____ THE DATA

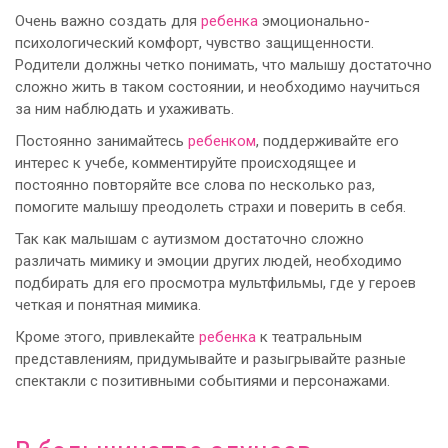
Очень важно создать для
ребенка
эмоционально-
психологический комфорт, чувство защищенности.
Родители должны четко понимать, что малышу достаточно
сложно жить в таком состоянии, и необходимо научиться
за ним наблюдать и ухаживать.
Постоянно занимайтесь
ребенком
, поддерживайте его
интерес к учебе, комментируйте происходящее и
постоянно повторяйте все слова по несколько раз,
помогите малышу преодолеть страхи и поверить в себя.
Так как малышам с аутизмом достаточно сложно
различать мимику и эмоции других людей, необходимо
подбирать для его просмотра мультфильмы, где у героев
четкая и понятная мимика.
Кроме этого, привлекайте
ребенка
к театральным
представлениям, придумывайте и разыгрывайте разные
спектакли с позитивными событиями и персонажами.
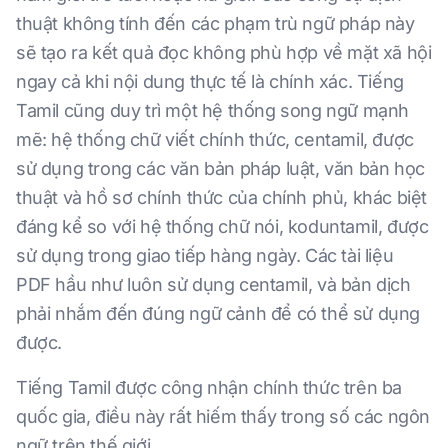
thuật không tính đến các phạm trù ngữ pháp này
sẽ tạo ra kết quả đọc không phù hợp về mặt xã hội
ngay cả khi nội dung thực tế là chính xác. Tiếng
Tamil cũng duy trì một hệ thống song ngữ mạnh
mẽ: hệ thống chữ viết chính thức, centamil, được
sử dụng trong các văn bản pháp luật, văn bản học
thuật và hồ sơ chính thức của chính phủ, khác biệt
đáng kể so với hệ thống chữ nói, koduntamil, được
sử dụng trong giao tiếp hàng ngày. Các tài liệu
PDF hầu như luôn sử dụng centamil, và bản dịch
phải nhắm đến đúng ngữ cảnh để có thể sử dụng
được.
Tiếng Tamil được công nhận chính thức trên ba
quốc gia, điều này rất hiếm thấy trong số các ngôn
ngữ trên thế giới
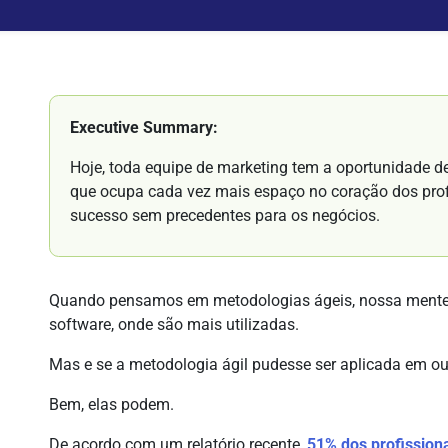
Executive Summary:
Hoje, toda equipe de marketing tem a oportunidade d
que ocupa cada vez mais espaço no coração dos profi
sucesso sem precedentes para os negócios.
Quando pensamos em metodologias ágeis, nossa mente 
software, onde são mais utilizadas.
Mas e se a metodologia ágil pudesse ser aplicada em o
Bem, elas podem.
De acordo com um relatório recente,
51% dos profission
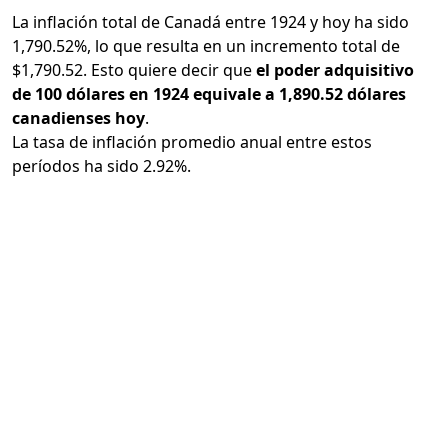
La inflación total de Canadá entre 1924 y hoy ha sido
1,790.52%, lo que resulta en un incremento total de
$1,790.52. Esto quiere decir que
el poder adquisitivo
de 100 dólares en 1924 equivale a 1,890.52 dólares
canadienses hoy
.
La tasa de inflación promedio anual entre estos
períodos ha sido 2.92%.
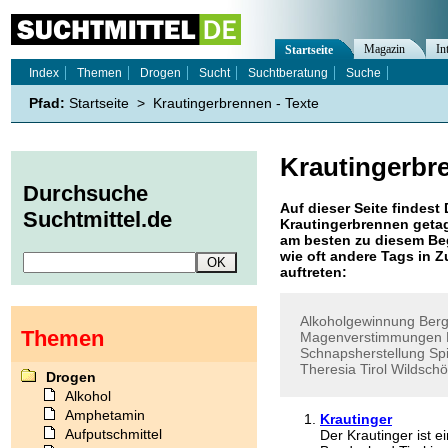
Magazin
In
Startseite
Index
Themen
Drogen
Sucht
Suchtberatung
Suche
Pfad:
Startseite
>
Krautingerbrennen - Texte
Krautingerbr
Durchsuche
Auf dieser Seite findest 
Suchtmittel.de
Krautingerbrennen
getag
am besten zu diesem Beg
wie oft andere Tags in
auftreten:
Alkoholgewinnung
Ber
Themen
Magenverstimmungen
Schnapsherstellung
Spi
Theresia
Tirol
Wildsch
Drogen
Alkohol
Amphetamin
Krautinger
Aufputschmittel
Der Krautinger ist e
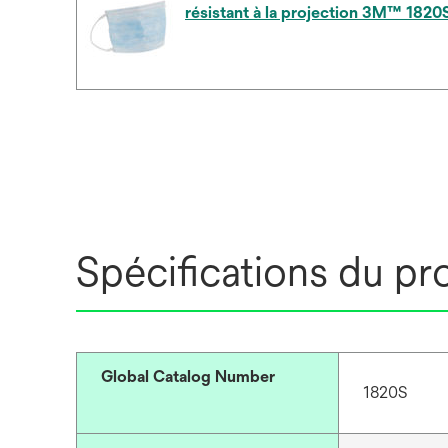
résistant à la projection 3M™ 1820
Spécifications du pr
Global Catalog Number
1820S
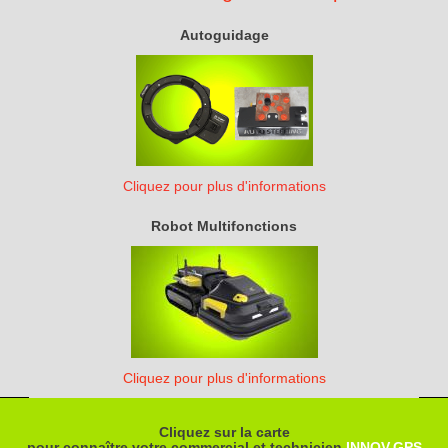
Autoguidage
Cliquez pour plus d'informations
Robot Multifonctions
Cliquez pour plus d'informations
Cliquez sur la carte
pour connaître votre commercial et technicien
INNOV.GPS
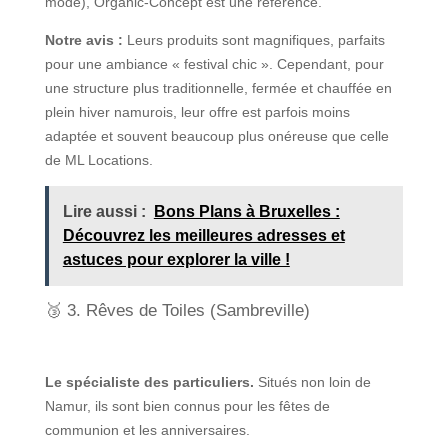
mode), Organic-Concept est une référence.
Notre avis :
Leurs produits sont magnifiques, parfaits
pour une ambiance « festival chic ». Cependant, pour
une structure plus traditionnelle, fermée et chauffée en
plein hiver namurois, leur offre est parfois moins
adaptée et souvent beaucoup plus onéreuse que celle
de ML Locations.
Lire aussi :
Bons Plans à Bruxelles :
Découvrez les meilleures adresses et
astuces pour explorer la ville !
🥉 3. Rêves de Toiles (Sambreville)
Le spécialiste des particuliers.
Situés non loin de
Namur, ils sont bien connus pour les fêtes de
communion et les anniversaires.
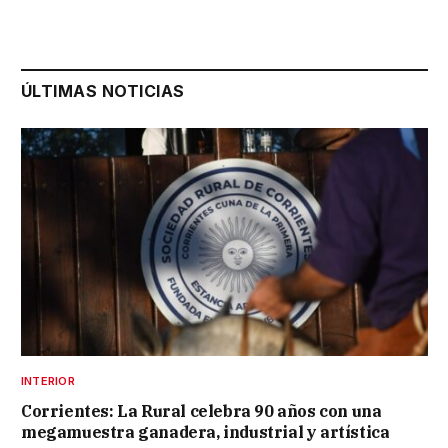
ÚLTIMAS NOTICIAS
INTERIOR
Corrientes: La Rural celebra 90 años con una
megamuestra ganadera, industrial y artística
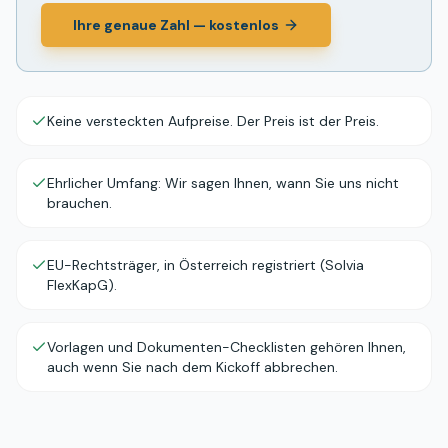
Ihre genaue Zahl — kostenlos
Keine versteckten Aufpreise. Der Preis ist der Preis.
Ehrlicher Umfang: Wir sagen Ihnen, wann Sie uns nicht
brauchen.
EU-Rechtsträger, in Österreich registriert (Solvia
FlexKapG).
Vorlagen und Dokumenten-Checklisten gehören Ihnen,
auch wenn Sie nach dem Kickoff abbrechen.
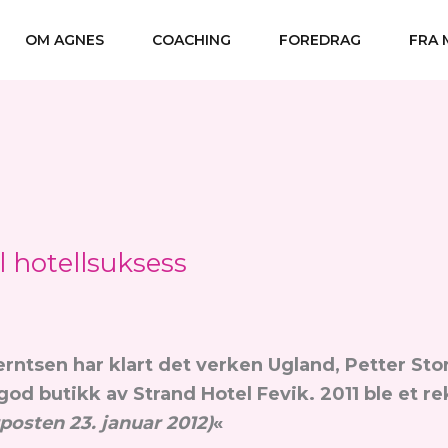
OM AGNES
COACHING
FOREDRAG
FRA 
l hotellsuksess
rntsen har klart det verken Ugland, Petter Stor
od butikk av Strand Hotel Fevik. 2011 ble et rek
osten 23. januar 2012)
«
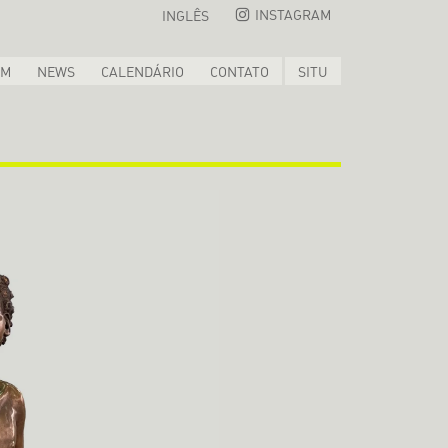
INSTAGRAM
INGLÊS
OM
NEWS
CALENDÁRIO
CONTATO
SITU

________

Reproduce exactly the entries from their first line through the line containing "четкая и понятная мимика.", including both, and omit any pictures.

Очень важно создать для
ребенка
эмоционально-
психологический комфорт, чувство защищенности.
Родители должны четко понимать, что малышу достаточно
сложно жить в таком состоянии, и необходимо научиться
за ним наблюдать и ухаживать.
Постоянно занимайтесь
ребенком
, поддерживайте его
интерес к учебе, комментируйте происходящее и
постоянно повторяйте все слова по несколько раз,
помогите малышу преодолеть страхи и поверить в себя.
Так как малышам с аутизмом достаточно сложно
различать мимику и эмоции других людей, необходимо
подбирать для его просмотра мультфильмы, где у героев
четкая и понятная мимика.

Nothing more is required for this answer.